Trace analysis of pharmaceuticals and organic contaminants in water

Significance of the topic

Trace levels of pharmaceuticals, personal care products and endocrine disrupting compounds in drinking water present emerging health concerns. Conventional treatment methods may not remove these contaminants effectively, leading to detectable concentrations in the low parts-per-trillion range. Reliable, sensitive and high-throughput analytical approaches are essential to monitor water quality and validate the performance of new point-of-use treatment technologies.

Study objectives and overview

This application note evaluates the performance of an online pre-concentration liquid chromatography system (EQuan MAX Plus) coupled to a triple quadrupole mass spectrometer (TSQ Endura) for quantitative analysis of eight target organic contaminants in drinking water. The goal is to achieve quantitation limits at or below one-sixth to one-fourth of the Maximum Effluent Concentration (MEC) defined by NSF/ANSI Standard 401, demonstrating accuracy, reproducibility and speed using 1 mL injections.

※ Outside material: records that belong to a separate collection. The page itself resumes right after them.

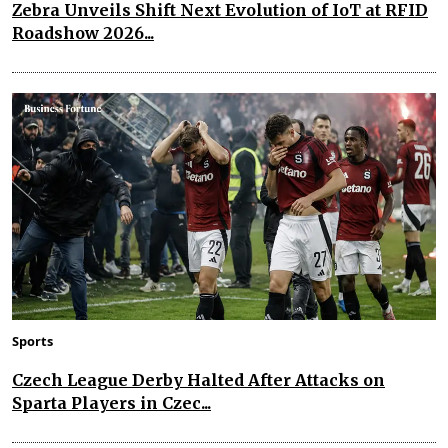
Zebra Unveils Shift Next Evolution of IoT at RFID
Roadshow 2026...
Sports
Czech League Derby Halted After Attacks on
Sparta Players in Czec...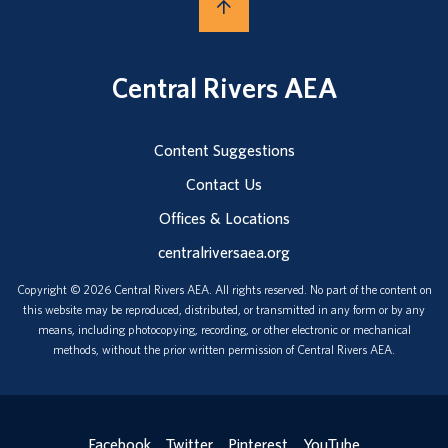
Central Rivers AEA
Content Suggestions
Contact Us
Offices & Locations
centralriversaea.org
Copyright © 2026 Central Rivers AEA. All rights reserved. No part of the content on
this website may be reproduced, distributed, or transmitted in any form or by any
means, including photocopying, recording, or other electronic or mechanical
methods, without the prior written permission of Central Rivers AEA.
Facebook
Twitter
Pinterest
YouTube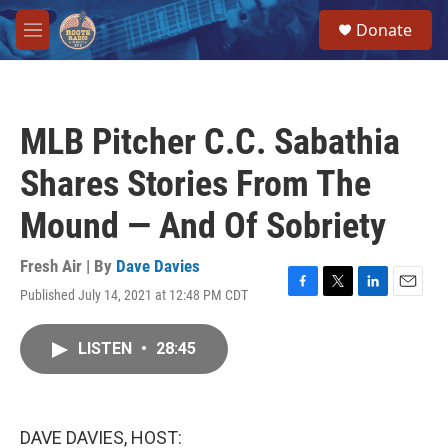
Skip to main content
S
Donate
e
M
a
e
r
n
c
u
h
MLB Pitcher C.C. Sabathia
u
e
Shares Stories From The
r
y
Mound — And Of Sobriety
Fresh Air | By
Dave Davies
Published July 14, 2021 at 12:48 PM CDT
F
T
L
E
a
w
i
m
c
i
n
a
LISTEN
•
28:45
e
t
k
i
b
t
e
l
o
e
d
o
r
I
k
n
DAVE DAVIES, HOST: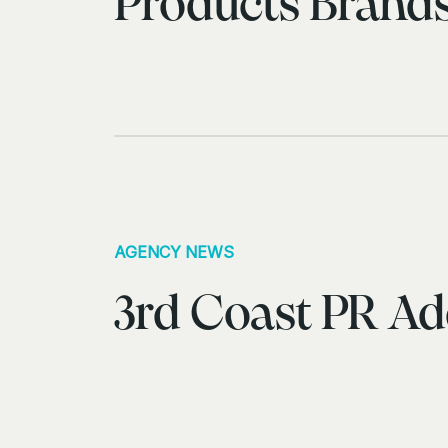
Products Brand
AGENCY NEWS
3rd Coast PR Ad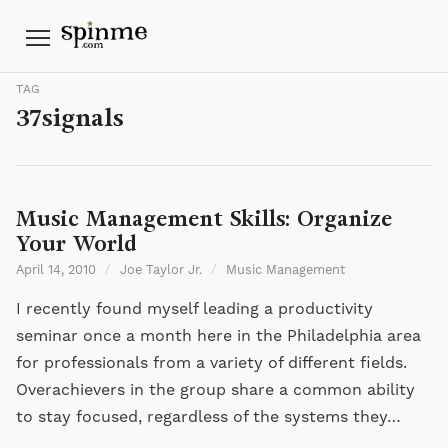
Menu
TAG
37signals
Music Management Skills: Organize
Your World
April 14, 2010
/
Joe Taylor Jr.
/
Music Management
I recently found myself leading a productivity
seminar once a month here in the Philadelphia area
for professionals from a variety of different fields.
Overachievers in the group share a common ability
to stay focused, regardless of the systems they…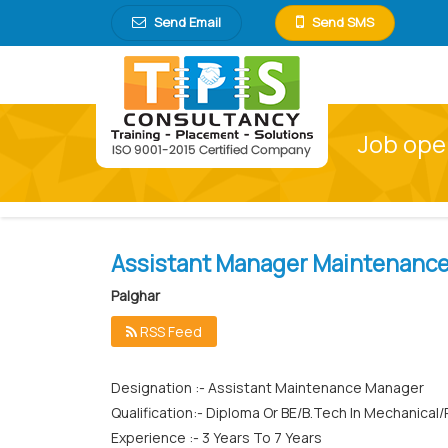
Send Email
Send SMS
Job ope
Assistant Manager Maintenanc
Palghar
RSS Feed
Designation :- Assistant Maintenance Manager
Qualification:- Diploma Or BE/B.Tech In Mechanical/
Experience :- 3 Years To 7 Years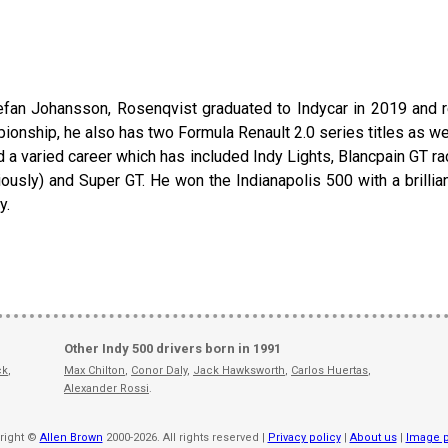
efan Johansson, Rosenqvist graduated to Indycar in 2019 and r
ship, he also has two Formula Renault 2.0 series titles as well 
 a varied career which has included Indy Lights, Blancpain GT ra
ously) and Super GT. He won the Indianapolis 500 with a brilliant 
y.
Other Indy 500 drivers born in 1991
ck
,
Max Chilton
,
Conor Daly
,
Jack Hawksworth
,
Carlos Huertas
,
Alexander Rossi
.
right ©
Allen Brown
2000-2026. All rights reserved |
Privacy policy
|
About us
|
Image p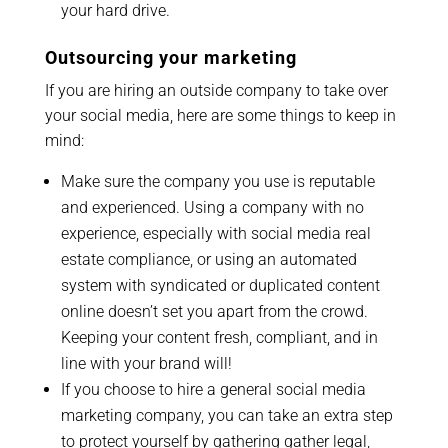
your hard drive.
Outsourcing your marketing
If you are hiring an outside company to take over
your social media, here are some things to keep in
mind:
Make sure the company you use is reputable
and experienced. Using a company with no
experience, especially with social media real
estate compliance, or using an automated
system with syndicated or duplicated content
online doesn’t set you apart from the crowd.
Keeping your content fresh, compliant, and in
line with your brand will!
If you choose to hire a general social media
marketing company, you can take an extra step
to protect yourself by gathering gather legal,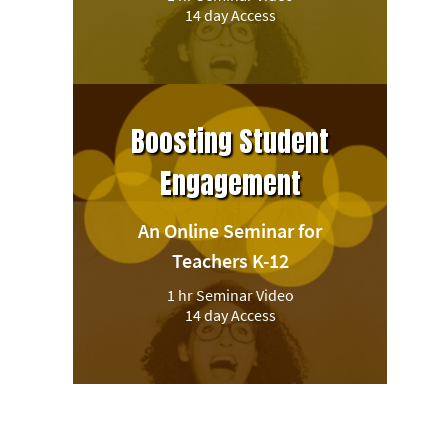
14 day Access
Boosting Student
Engagement
An Online Seminar for
Teachers K-12
1 hr Seminar Video
14 day Access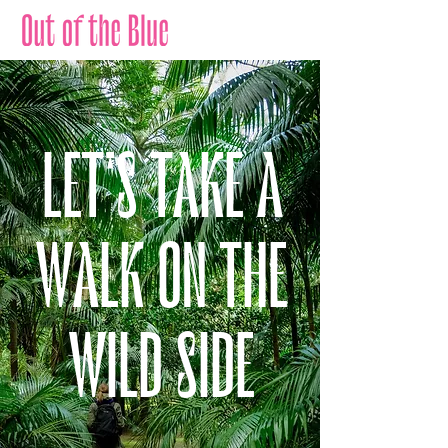
LET'S TAKE A
WALK ON THE
WILD SIDE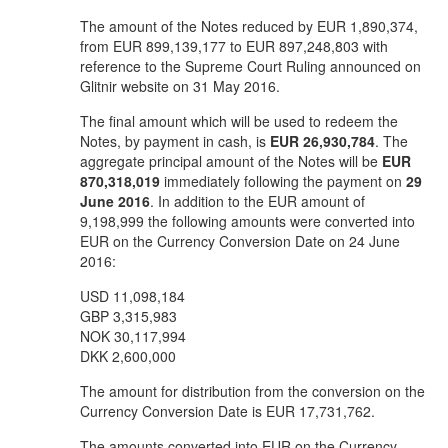
The amount of the Notes reduced by EUR 1,890,374,
from EUR 899,139,177 to EUR 897,248,803 with
reference to the Supreme Court Ruling announced on
Glitnir website on 31 May 2016.
The final amount which will be used to redeem the
Notes, by payment in cash, is
EUR 26,930,784
. The
aggregate principal amount of the Notes will be
EUR
870,318,019
immediately following the payment on
29
June 2016
. In addition to the EUR amount of
9,198,999 the following amounts were converted into
EUR on the Currency Conversion Date on 24 June
2016:
USD 11,098,184
GBP 3,315,983
NOK 30,117,994
DKK 2,600,000
The amount for distribution from the conversion on the
Currency Conversion Date is EUR 17,731,762.
The amounts converted into EUR on the Currency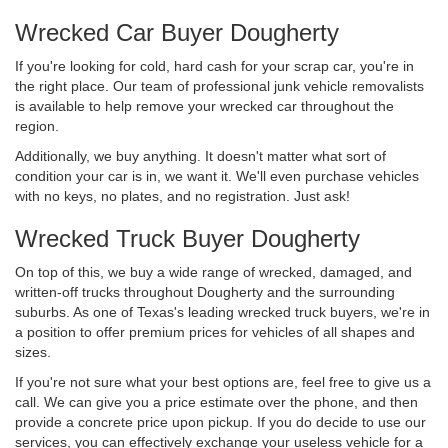
Wrecked Car Buyer Dougherty
If you're looking for cold, hard cash for your scrap car, you're in
the right place. Our team of professional junk vehicle removalists
is available to help remove your wrecked car throughout the
region.
Additionally, we buy anything. It doesn't matter what sort of
condition your car is in, we want it. We'll even purchase vehicles
with no keys, no plates, and no registration. Just ask!
Wrecked Truck Buyer Dougherty
On top of this, we buy a wide range of wrecked, damaged, and
written-off trucks throughout Dougherty and the surrounding
suburbs. As one of Texas's leading wrecked truck buyers, we're in
a position to offer premium prices for vehicles of all shapes and
sizes.
If you're not sure what your best options are, feel free to give us a
call. We can give you a price estimate over the phone, and then
provide a concrete price upon pickup. If you do decide to use our
services, you can effectively exchange your useless vehicle for a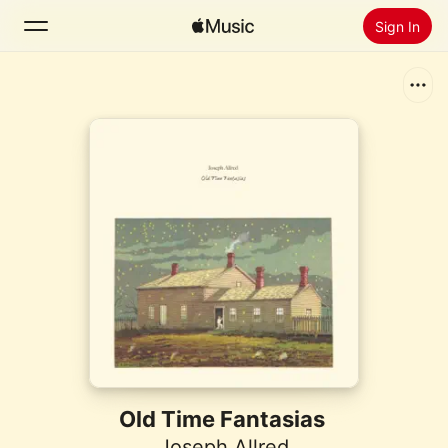
Sign In
Search
Home
New
Install Apple Music
Radio
Old Time Fantasias
Joseph Allred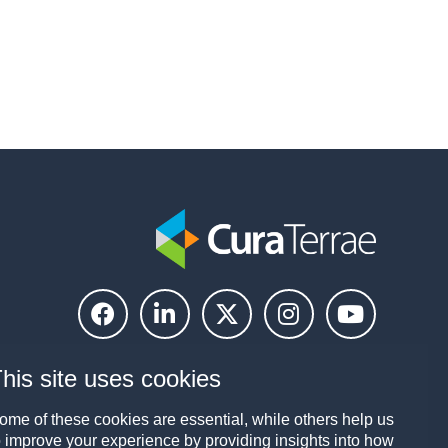
his site uses cookies
ome of these cookies are essential, while others help us
o improve your experience by providing insights into how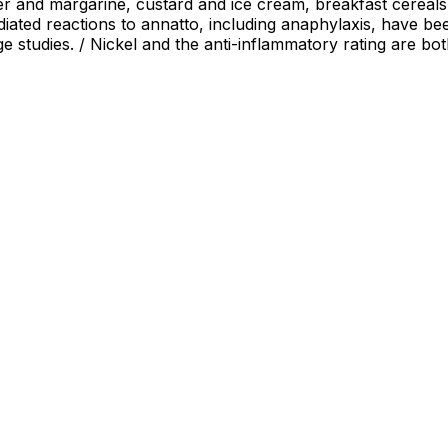
er and margarine, custard and ice cream, breakfast cereal
iated reactions to annatto, including anaphylaxis, have bee
 studies. / Nickel and the anti-inflammatory rating are bot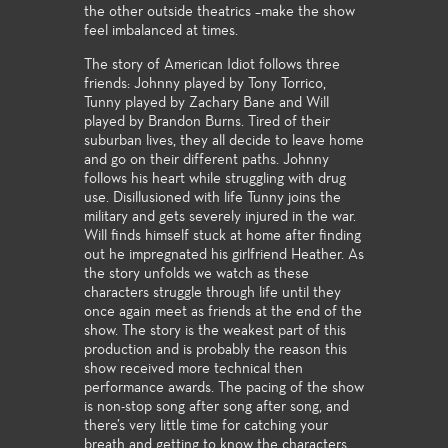
the other outside theatrics –make the show
feel imbalanced at times.
The story of American Idiot follows three
friends: Johnny played by Tony Torrico,
Tunny played by Zachary Bane and Will
played by Brandon Burns. Tired of their
suburban lives, they all decide to leave home
and go on their different paths. Johnny
follows his heart while struggling with drug
use. Disillusioned with life Tunny joins the
military and gets severely injured in the war.
Will finds himself stuck at home after finding
out he impregnated his girlfriend Heather. As
the story unfolds we watch as these
characters struggle through life until they
once again meet as friends at the end of the
show. The story is the weakest part of this
production and is probably the reason this
show received more technical then
performance awards. The pacing of the show
is non-stop song after song after song, and
there’s very little time for catching your
breath and getting to know the characters.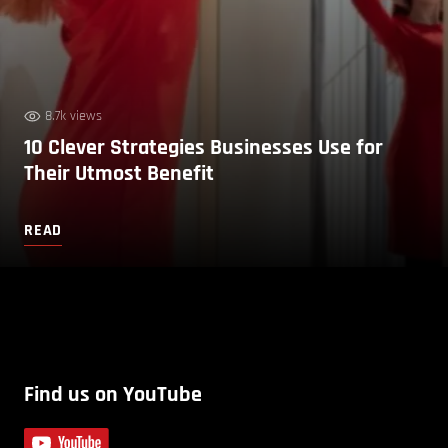
8.7k views
10 Clever Strategies Businesses Use for
Their Utmost Benefit
READ
Find us on YouTube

Methodology and instrumentation

The workflow combines an online solid phase trapping column with rapid gradient elution on analytical columns tailored for positive or negative electrospray ionization. Target analytes include estrone, ibuprofen, nonylphenol, naproxen (negative ion mode) and trimethoprim, phenytoin, linuron, atenolol (positive ion mode). Gradient conditions, mobile phases and MS selected reaction monitoring (SRM) transitions were optimized to ensure low background and clear signal. Key instrumentation:

• EQuan MAX Plus online pre-concentration LC system
• TSQ Endura triple quadrupole mass spectrometer with heated-ESI
• Accucore aQ and Hypersil GOLD aQ analytical columns
• TraceFinder software for data acquisition and quantitation

Results and discussion

Calibration curves for all analytes exhibited linear response down to concentrations well below the MEC, with correlation coefficients exceeding 0.99. Example SRM chromatograms at 10× MEC demonstrated clear separation and target ion detection. Reproducibility studies using seven replicate injections at 0.37× MEC in fresh tap water yielded relative standard deviations (RSDs) below 12% for all compounds. Customer-supplied samples stored for extended periods showed greater signal loss and variability, highlighting the need for fresh sample analysis.

Contributions and practical applications

This method delivers rapid, high-sensitivity quantitation of trace contaminants in drinking water with minimal sample preparation time (minutes versus hours for offline SPE). It supports compliance testing, treatment efficacy evaluation and routine environmental monitoring in municipal and point-of-use applications.

Future trends and potential applications

Advancements in online pre-concentration and timed-SRM acquisition promise further improvements in detection limits and throughput. Integration with automated sampling platforms could streamline field testing. Expanding the compound panel to include additional emerging contaminants will address evolving regulatory and public health needs.

Conclusion

The EQuan MAX Plus LC system combined with the TSQ Endura mass spectrometer enables reliable, accurate quantitation of emerging organic contaminants at parts-per-trillion levels in drinking water. Fresh sample preparation is critical to maintain method performance. This approach supports fast, reproducible analysis for environmental monitoring and treatment verification.

Reference

1. NSF/ANSI Standard 401. Emerging Compounds and Incidental Contaminants in Drinking Water Treatment Units.